● **Assigned task**
Type out all the records again exactly.

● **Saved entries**
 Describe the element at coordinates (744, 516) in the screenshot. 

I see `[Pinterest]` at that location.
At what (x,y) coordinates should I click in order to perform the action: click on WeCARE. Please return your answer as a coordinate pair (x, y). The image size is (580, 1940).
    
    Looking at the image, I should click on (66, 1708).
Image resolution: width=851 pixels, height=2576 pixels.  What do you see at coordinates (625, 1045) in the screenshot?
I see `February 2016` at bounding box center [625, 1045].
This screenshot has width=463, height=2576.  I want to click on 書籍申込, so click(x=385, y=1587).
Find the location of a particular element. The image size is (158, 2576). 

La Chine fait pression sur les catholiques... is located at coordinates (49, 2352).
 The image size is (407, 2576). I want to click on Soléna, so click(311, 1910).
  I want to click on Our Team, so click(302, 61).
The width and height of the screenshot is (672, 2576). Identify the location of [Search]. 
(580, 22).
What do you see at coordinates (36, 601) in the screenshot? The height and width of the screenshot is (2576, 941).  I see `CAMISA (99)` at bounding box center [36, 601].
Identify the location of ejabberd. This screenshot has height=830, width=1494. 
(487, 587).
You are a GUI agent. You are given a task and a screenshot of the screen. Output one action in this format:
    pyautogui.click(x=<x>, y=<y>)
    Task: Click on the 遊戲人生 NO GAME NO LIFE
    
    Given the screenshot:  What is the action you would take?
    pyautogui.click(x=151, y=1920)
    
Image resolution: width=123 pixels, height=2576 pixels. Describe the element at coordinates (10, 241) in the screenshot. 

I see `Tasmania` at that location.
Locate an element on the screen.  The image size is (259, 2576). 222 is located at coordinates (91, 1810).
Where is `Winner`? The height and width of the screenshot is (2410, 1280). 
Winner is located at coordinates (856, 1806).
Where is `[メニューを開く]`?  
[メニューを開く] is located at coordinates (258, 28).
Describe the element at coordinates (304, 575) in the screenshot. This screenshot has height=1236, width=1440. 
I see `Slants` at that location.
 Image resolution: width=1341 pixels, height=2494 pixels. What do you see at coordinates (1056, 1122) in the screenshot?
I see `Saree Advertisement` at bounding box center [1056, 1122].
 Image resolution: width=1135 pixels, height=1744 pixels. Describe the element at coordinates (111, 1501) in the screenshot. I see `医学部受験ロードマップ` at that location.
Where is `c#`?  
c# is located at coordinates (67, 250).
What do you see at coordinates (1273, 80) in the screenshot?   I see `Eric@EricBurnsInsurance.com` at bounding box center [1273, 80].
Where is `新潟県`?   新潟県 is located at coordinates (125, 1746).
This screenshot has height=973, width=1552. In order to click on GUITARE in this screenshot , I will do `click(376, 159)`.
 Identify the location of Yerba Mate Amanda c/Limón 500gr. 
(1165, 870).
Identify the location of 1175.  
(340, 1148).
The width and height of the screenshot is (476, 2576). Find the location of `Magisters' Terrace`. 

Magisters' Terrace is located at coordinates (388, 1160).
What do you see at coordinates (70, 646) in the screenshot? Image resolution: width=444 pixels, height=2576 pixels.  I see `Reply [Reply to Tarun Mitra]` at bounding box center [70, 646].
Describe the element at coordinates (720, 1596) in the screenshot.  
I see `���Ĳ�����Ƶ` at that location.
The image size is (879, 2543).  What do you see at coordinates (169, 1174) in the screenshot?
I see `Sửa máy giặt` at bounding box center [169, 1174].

● **Exercise output**
 Describe the element at coordinates (744, 516) in the screenshot. 

I see `[Pinterest]` at that location.
At what (x,y) coordinates should I click in order to perform the action: click on WeCARE. Please return your answer as a coordinate pair (x, y). The image size is (580, 1940).
    
    Looking at the image, I should click on (66, 1708).
Image resolution: width=851 pixels, height=2576 pixels.  What do you see at coordinates (625, 1045) in the screenshot?
I see `February 2016` at bounding box center [625, 1045].
This screenshot has width=463, height=2576.  I want to click on 書籍申込, so click(x=385, y=1587).
Find the location of a particular element. The image size is (158, 2576). 

La Chine fait pression sur les catholiques... is located at coordinates (49, 2352).
 The image size is (407, 2576). I want to click on Soléna, so click(311, 1910).
  I want to click on Our Team, so click(302, 61).
The width and height of the screenshot is (672, 2576). Identify the location of [Search]. 
(580, 22).
What do you see at coordinates (36, 601) in the screenshot? The height and width of the screenshot is (2576, 941).  I see `CAMISA (99)` at bounding box center [36, 601].
Identify the location of ejabberd. This screenshot has height=830, width=1494. 
(487, 587).
You are a GUI agent. You are given a task and a screenshot of the screen. Output one action in this format:
    pyautogui.click(x=<x>, y=<y>)
    Task: Click on the 遊戲人生 NO GAME NO LIFE
    
    Given the screenshot:  What is the action you would take?
    pyautogui.click(x=151, y=1920)
    
Image resolution: width=123 pixels, height=2576 pixels. Describe the element at coordinates (10, 241) in the screenshot. 

I see `Tasmania` at that location.
Locate an element on the screen.  The image size is (259, 2576). 222 is located at coordinates (91, 1810).
Where is `Winner`? The height and width of the screenshot is (2410, 1280). 
Winner is located at coordinates (856, 1806).
Where is `[メニューを開く]`?  
[メニューを開く] is located at coordinates (258, 28).
Describe the element at coordinates (304, 575) in the screenshot. This screenshot has height=1236, width=1440. 
I see `Slants` at that location.
 Image resolution: width=1341 pixels, height=2494 pixels. What do you see at coordinates (1056, 1122) in the screenshot?
I see `Saree Advertisement` at bounding box center [1056, 1122].
 Image resolution: width=1135 pixels, height=1744 pixels. Describe the element at coordinates (111, 1501) in the screenshot. I see `医学部受験ロードマップ` at that location.
Where is `c#`?  
c# is located at coordinates (67, 250).
What do you see at coordinates (1273, 80) in the screenshot?   I see `Eric@EricBurnsInsurance.com` at bounding box center [1273, 80].
Where is `新潟県`?   新潟県 is located at coordinates (125, 1746).
This screenshot has height=973, width=1552. In order to click on GUITARE in this screenshot , I will do `click(376, 159)`.
 Identify the location of Yerba Mate Amanda c/Limón 500gr. 
(1165, 870).
Identify the location of 1175.  
(340, 1148).
The width and height of the screenshot is (476, 2576). Find the location of `Magisters' Terrace`. 

Magisters' Terrace is located at coordinates (388, 1160).
What do you see at coordinates (70, 646) in the screenshot? Image resolution: width=444 pixels, height=2576 pixels.  I see `Reply [Reply to Tarun Mitra]` at bounding box center [70, 646].
Describe the element at coordinates (720, 1596) in the screenshot.  
I see `���Ĳ�����Ƶ` at that location.
The image size is (879, 2543).  What do you see at coordinates (169, 1174) in the screenshot?
I see `Sửa máy giặt` at bounding box center [169, 1174].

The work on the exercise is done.